One of the ways we threaten reliability is by imposing draconian measures on our communities that while well-intentioned, actually create an adverse effect on the businesses and families within our communities – and future innovation. One trendy effort underway worth warning every energy consumer about are some local governments that are proposing bans on natural gas for new homes and businesses as a means to combat climate change. They’ve also suggested banning gas-powered leaf blowers and lawnmowers.
Sounds harmless, right? So what if everything going forward must be powered (or charged) by electricity? Especially if it’s in the name of a cleaner environment?
While likely well-intentioned, “A lot of times when people are managing the real basics, the idea of upgrading is seen as beyond the current needs,” said Diana Hernandez, a professor of sociomedical sciences at Columbia University who authored a paper in 2012 on how to develop energy efficiency programs for low-income people.
There are also several more key factors to consider.
One of the challenges with 100 percent electrification is that our power grid was never designed to be dominated by only one fuel source.

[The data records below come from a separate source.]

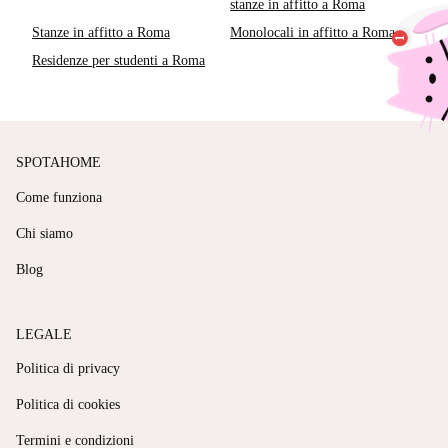
stanze in affitto a Roma
Stanze in affitto a Roma
Monolocali in affitto a Roma
Residenze per studenti a Roma
SPOTAHOME
Come funziona
Chi siamo
Blog
LEGALE
Politica di privacy
Politica di cookies
Termini e condizioni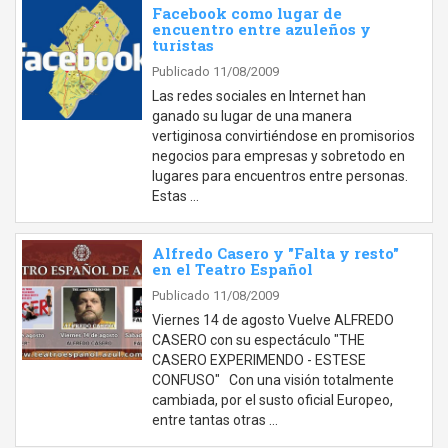
Facebook como lugar de
encuentro entre azuleños y
turistas
Publicado 11/08/2009
Las redes sociales en Internet han
ganado su lugar de una manera
vertiginosa convirtiéndose en promisorios
negocios para empresas y sobretodo en
lugares para encuentros entre personas.
Estas …
Alfredo Casero y "Falta y resto"
en el Teatro Español
Publicado 11/08/2009
Viernes 14 de agosto Vuelve ALFREDO
CASERO con su espectáculo "THE
CASERO EXPERIMENDO - ESTESE
CONFUSO" Con una visión totalmente
cambiada, por el susto oficial Europeo,
entre tantas otras …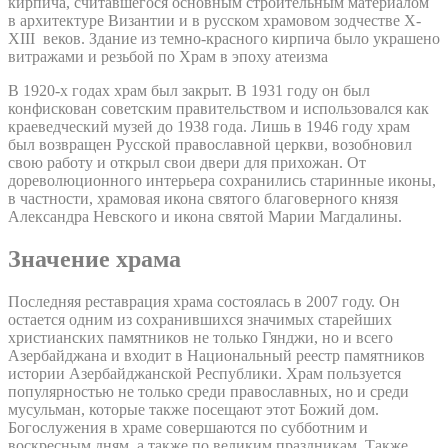
кирпича, считавшегося основным строительным материалом
в архитектуре Византии и в русском храмовом зодчестве X-
XIII веков. Здание из темно-красного кирпича было украшено
витражами и резьбой по Храм в эпоху атеизма
В 1920-х годах храм был закрыт. В 1931 году он был
конфискован советским правительством и использовался как
краеведческий музей до 1938 года. Лишь в 1946 году храм
был возвращен Русской православной церкви, возобновил
свою работу и открыл свои двери для прихожан. От
дореволюционного интерьера сохранились старинные иконы,
в частности, храмовая икона святого благоверного князя
Александра Невского и икона святой Марии Магдалины.
Значение храма
Последняя реставрация храма состоялась в 2007 году. Он
остается одним из сохранившихся значимых старейших
христианских памятников не только Гянджи, но и всего
Азербайджана и входит в Национальный реестр памятников
истории Азербайджанской Республики. Храм пользуется
популярностью не только среди православных, но и среди
мусульман, которые также посещают этот Божий дом.
Богослужения в храме совершаются по субботним и
воскресным дням, а также по великим праздникам. Также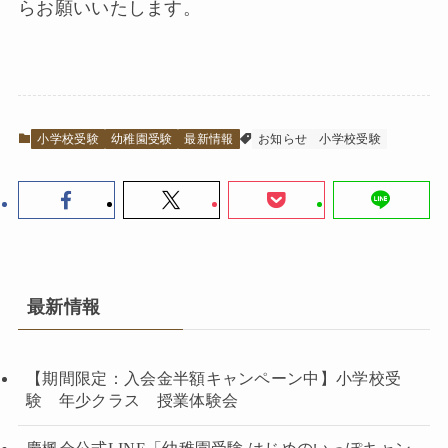
らお願いいたします。
小学校受験
幼稚園受験
最新情報
お知らせ
小学校受験
最新情報
【期間限定：入会金半額キャンペーン中】小学校受
験 年少クラス 授業体験会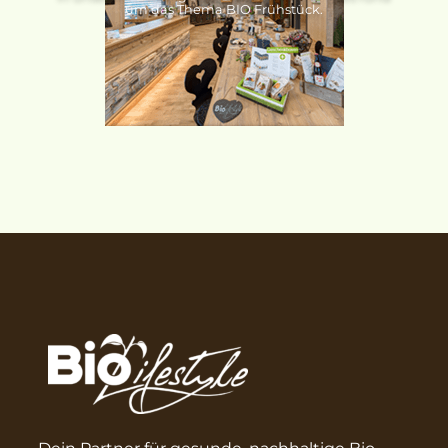
um das Thema BIO Frühstück.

And that’s because a diversified, all-of-the-above energy plan is most reliable, allowing the option to switch fuels as needed, or as prices change.
Natural gas is great for heating things up, like your home and appliances like stoves, ovens, and hot water heaters. Natural gas also helps provide power when solar and wind power aren’t generating energy. Even as we account for the new development of solar and wind, which are taking off in rural areas of our country, they still only contribute about 18 percent of our energy sources, with .oil, natural gas, coal and nuclear energy accounting for the rest of our power make up.
Because our current infrastructure isn’t ready to handle a single source power load without the proper money and time to build out and upgrade the existing grid, such a fast change would not come without disruptions like black and brownouts, or other inconveniences. This is something consumers need to consider as they vote for policymakers who are pushing aggressive energy bills through their state legislatures.
Though this has led some states, like New Mexico, to start investing in grid modernization, others don’t have the funding or have instituted onerous policies that didn’t take the grid into consideration. Forgetting to account for each piece of the supply chain is like playing chicken at the expense of our communities.
So what if you were told tomorrow that you had to pick which appliances or devices to power as energy reliability failed?
More power from more sources creates reliability. Let’s keep it that way by pushing forward with efforts that support balanced energy solutions and allow for the responsible development of all resources and the affordable energy they provide. Supporting an all-of-the-above approach and blending of multiple fuel sources is the answer to helping us through this exciting and ever-changing era.